Gipuzkoa is the region that has remained most faithful to the custom of growing apple trees and making cider.
At the start of the 20th century, a lot of cider was produced in the province, but after the 1936 war, production decreased and consumption was the lowest in history in 1967.
With the revival of Basque traditions, and especially from the 1980s onwards, cider bars came back into fashion in Gipuzkoa, but without returning to the production levels seen 100 years ago.
Origin of cider in Hernani
Apples and the cider sector have played an important role in the history of Hernani and have had a notable social, economic and cultural influence. Due to the town’s cider-making tradition and the large number of cider bars found there, Hernani is considered to be one of the temples of cider.
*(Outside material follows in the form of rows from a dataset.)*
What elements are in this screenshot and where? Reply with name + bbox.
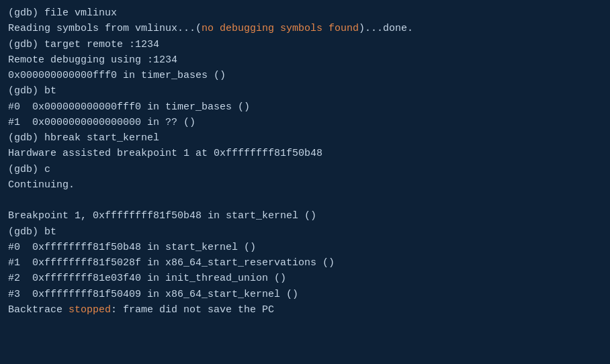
- terminal-line-4: Remote debugging using :1234: [8, 52, 602, 68]
- terminal-line-2: Reading symbols from vmlinux...(no debug…: [8, 21, 602, 36]
- terminal-line-14: Breakpoint 1, 0xffffffff81f50b48 in star…: [8, 208, 602, 224]
- terminal-line-20: Backtrace stopped: frame did not save th…: [8, 302, 602, 318]
- terminal-line-13-empty: [8, 193, 602, 208]
- terminal-line-7: #0 0x000000000000fff0 in timer_bases (): [8, 99, 602, 115]
- terminal-window: (gdb) file vmlinux Reading symbols from …: [0, 0, 610, 364]
- terminal-line-15: (gdb) bt: [8, 224, 602, 240]
- terminal-line-16: #0 0xffffffff81f50b48 in start_kernel (): [8, 240, 602, 255]
- terminal-line-6: (gdb) bt: [8, 83, 602, 99]
- terminal-line-18: #2 0xffffffff81e03f40 in init_thread_uni…: [8, 271, 602, 286]
- terminal-line-10: Hardware assisted breakpoint 1 at 0xffff…: [8, 146, 602, 161]
- terminal-line-17: #1 0xffffffff81f5028f in x86_64_start_re…: [8, 255, 602, 271]
- terminal-line-12: Continuing.: [8, 177, 602, 193]
- terminal-line-3: (gdb) target remote :1234: [8, 37, 602, 52]
- terminal-line-19: #3 0xffffffff81f50409 in x86_64_start_ke…: [8, 287, 602, 302]
- terminal-line-11: (gdb) c: [8, 162, 602, 177]
- terminal-line-9: (gdb) hbreak start_kernel: [8, 130, 602, 146]
- terminal-line-1: (gdb) file vmlinux: [8, 5, 602, 21]
- terminal-line-5: 0x000000000000fff0 in timer_bases (): [8, 68, 602, 83]
- terminal-line-8: #1 0x0000000000000000 in ?? (): [8, 115, 602, 130]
We know that cider has been made in Hernani since ancient times, although its precise origin is unknown. The first references to apple trees, apples and cider date back to the 11th century and the oldest known decrees that mention cider date back to 1542. In them, the use of cider to put out fires in Hernani dwellings is controlled. A 17th century document, meanwhile, states that the apple orchards on the Hernani riverbank were so numerous that there was no space to grow other raw materials.
Evolution of cider bars
Before the war, many cider bars were located in the streets of Hernani town centre. Some had their own cider press and others brought the cider from the farmhouses, transporting barrels on carts, placing them in the middle of the street, and from there taking the drink to the barrels inside the cider bar.
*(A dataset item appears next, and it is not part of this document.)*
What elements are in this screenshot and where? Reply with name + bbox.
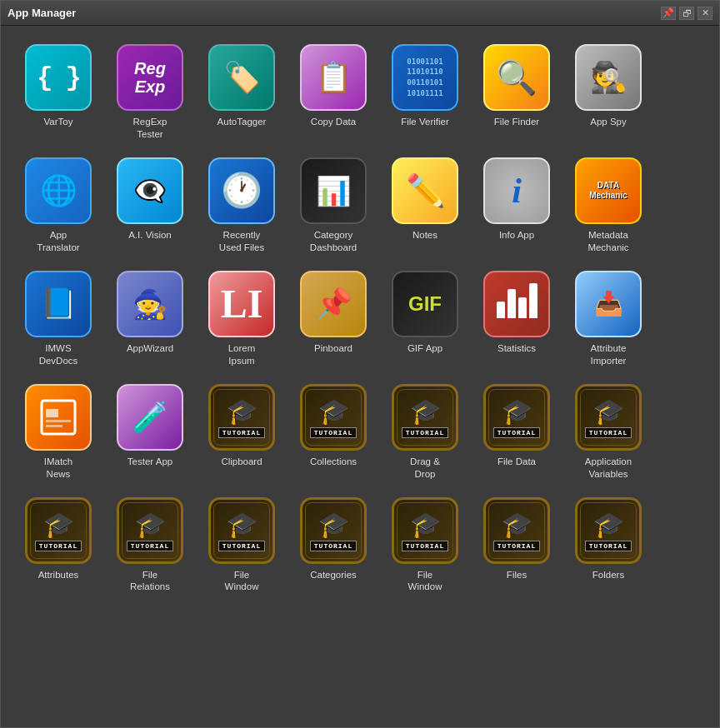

From Donostia and neighbouring towns, groups and families would travel to Hernani by tram to enjoy the atmosphere of the cider bars, many with their own casseroles. In the afternoon, after leaving work, it was also common to go to the cider bars with a snack or dinner.
However, although cider was initially the most widely consumed drink, with the fall in wine prices after the Civil War, the rise in cider taxes and the marketing of soft drinks, the town’s cider bars gradually closed their doors and only those in the farmhouses remained.
Some of these farmhouses continued to produce cider for their own consumption and for some gastronomic societies and restaurants in Donostia. Around 1950, the Donostia gastronomic societies started to order bottled cider from the cider bars in Hernani.
Before buying the cider, they would go to the farmhouses to try it, where they were also offered food. Gradually, the decision was made to charge for the food, although some groups took advantage of the opportunity to bring their own food and cook it there. This is how the current cider bar concept began to take shape.
Cider around the world
Although most cider-producing areas have moved their production to industrial and gasified processes, Hernani and Gipuzkoa are not the only places where natural cider is still made. It is also made in Asturias, Brittany, Normandy, Great Britain, the United States and Finland, among others. The process, production and taste of the cider are different in each of these places.
You can get to know these ciders through guided samplings and tastings organised in the municipality by Euskal Sagardoa, among others.
Moreover, if you enjoy trying new flavours, many cider bars in Hernani are starting to produce new products based on cider and other natural elements, such as hops and honey.